[gpfsug-discuss] [Newsletter] Re: Problem with mmlscluster and callback scripts
Matthias Knigge
Matthias.Knigge at rohde-schwarz.com
Mon Sep 10 12:19:14 BST 2018
Hi Araon,
in my setup I have no chance to define a tiebreaker disk. So if one node goes down I would change the role if this node.
mmchnode --nonquorum -N nodename --force
After that I can start the filesystem and mount it.
Thanks,
Matthias
Best Regards
Matthias Knigge
R&D File Based Media Solutions
Rohde & Schwarz
GmbH & Co. KG
Hanomaghof 1
30449 Hannover
Telefon +49 511 67 80 7 213
Fax +49 511 37 19 74
Internet: Matthias.Knigge at rohde-schwarz.com
------------------------------------------------------------
Geschäftsführung / Executive Board: Christian Leicher (Vorsitzender / Chairman), Peter Riedel, Sitz der Gesellschaft / Company's Place of Business: München, Registereintrag / Commercial Register No.: HRA 16 270, Persönlich haftender Gesellschafter / Personally Liable Partner: RUSEG Verwaltungs-GmbH, Sitz der Gesellschaft / Company's Place of Business: München, Registereintrag / Commercial Register No.: HRB 7 534, Umsatzsteuer-Identifikationsnummer (USt-IdNr.) / VAT Identification No.: DE 130 256 683, Elektro-Altgeräte Register (EAR) / WEEE Register No.: DE 240 437 86
-----Original Message-----
From: gpfsug-discuss-bounces at spectrumscale.org <gpfsug-discuss-bounces at spectrumscale.org> On Behalf Of Aaron Knister
Sent: Friday, September 07, 2018 3:35 PM
To: gpfsug-discuss at spectrumscale.org
Subject: *EXT* [Newsletter] Re: [gpfsug-discuss] Problem with mmlscluster and callback scripts
Hi Matthias,
Looks like you lost quorum in the cluster (you've got to have (n/2+1) quorum nodes up if you're using node-based quorum).
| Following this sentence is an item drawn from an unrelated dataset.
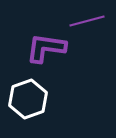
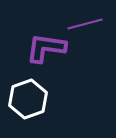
purple line: moved 2 px left, 3 px down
Do you have a tiebreaker disk defined? (i.e. mmlsconfig tiebreakerdisk).
-Aaron
On 9/7/18 7:51 AM, Matthias Knigge wrote:
> Hello together,
>
> I am using the version 5.0.2.0 of GPFS and have problems with the
> command mmlscluster and callback-scripts. It is a small cluster of two
> nodes only. If I shutdown one of the nodes sometimes mmlscluster
> reports the following output:
>
> [root at gpfs-tier1 gpfs5.2]# mmgetstate
>
> Node number Node name GPFS state
>
> -------------------------------------------
>
> 1 gpfs-tier1 arbitrating
>
> [root at gpfs-tier1 gpfs5.2]# mmlscluster
>
> ssh: connect to host gpfs-tier2 port 22: No route to host
>
> mmlscluster: Unable to retrieve GPFS cluster files from node
> gpfs-tier2
>
> mmlscluster: Command failed. Examine previous error messages to
> determine cause.
>
> Normally the output is like this:
>
> [root at gpfs-tier1 gpfs5.2]# mmlscluster
>
> GPFS cluster information
>
> ========================
>
> GPFS cluster name: TIERCLUSTER.gpfs-tier1
>
> GPFS cluster id: 12458173498278694815
>
> GPFS UID domain: TIERCLUSTER.gpfs-tier1
>
> Remote shell command: /usr/bin/ssh
>
> Remote file copy command: /usr/bin/scp
>
> Repository type: server-based
>
> GPFS cluster configuration servers:
>
> -----------------------------------
>
> Primary server: gpfs-tier2
>
> Secondary server: gpfs-tier1
>
> Node Daemon node name IP address Admin node name Designation
>
> ----------------------------------------------------------------------
>
> 1 gpfs-tier1 192.168.178.10 gpfs-tier1
> quorum-manager
>
> 2 gpfs-tier2 192.168.178.11 gpfs-tier2
> quorum-manager
>
> [root at gpfs-tier1 gpfs5.2]# mmlscallback
>
> NodeDownCallback
>
> command = /var/mmfs/rs/nodedown.ksh
>
> priority = 1
>
> event = quorumNodeLeave
>
> parms = %eventNode %quorumNodes
>
> NodeUpCallback
>
> command = /var/mmfs/rs/nodeup.ksh
>
> priority = 1
>
> event = quorumNodeJoin
>
> parms = %eventNode %quorumNodes
>
> If I shutdown the filesystem via mmshutdown the callback script works
> but if I shutdown the whole node the scripts does not run.
>
> The latest log-entry in mmfs.log.latest shows only this information:
>
> 2018-09-07_13:12:36.724+0200: [I] Cluster Manager connection broke.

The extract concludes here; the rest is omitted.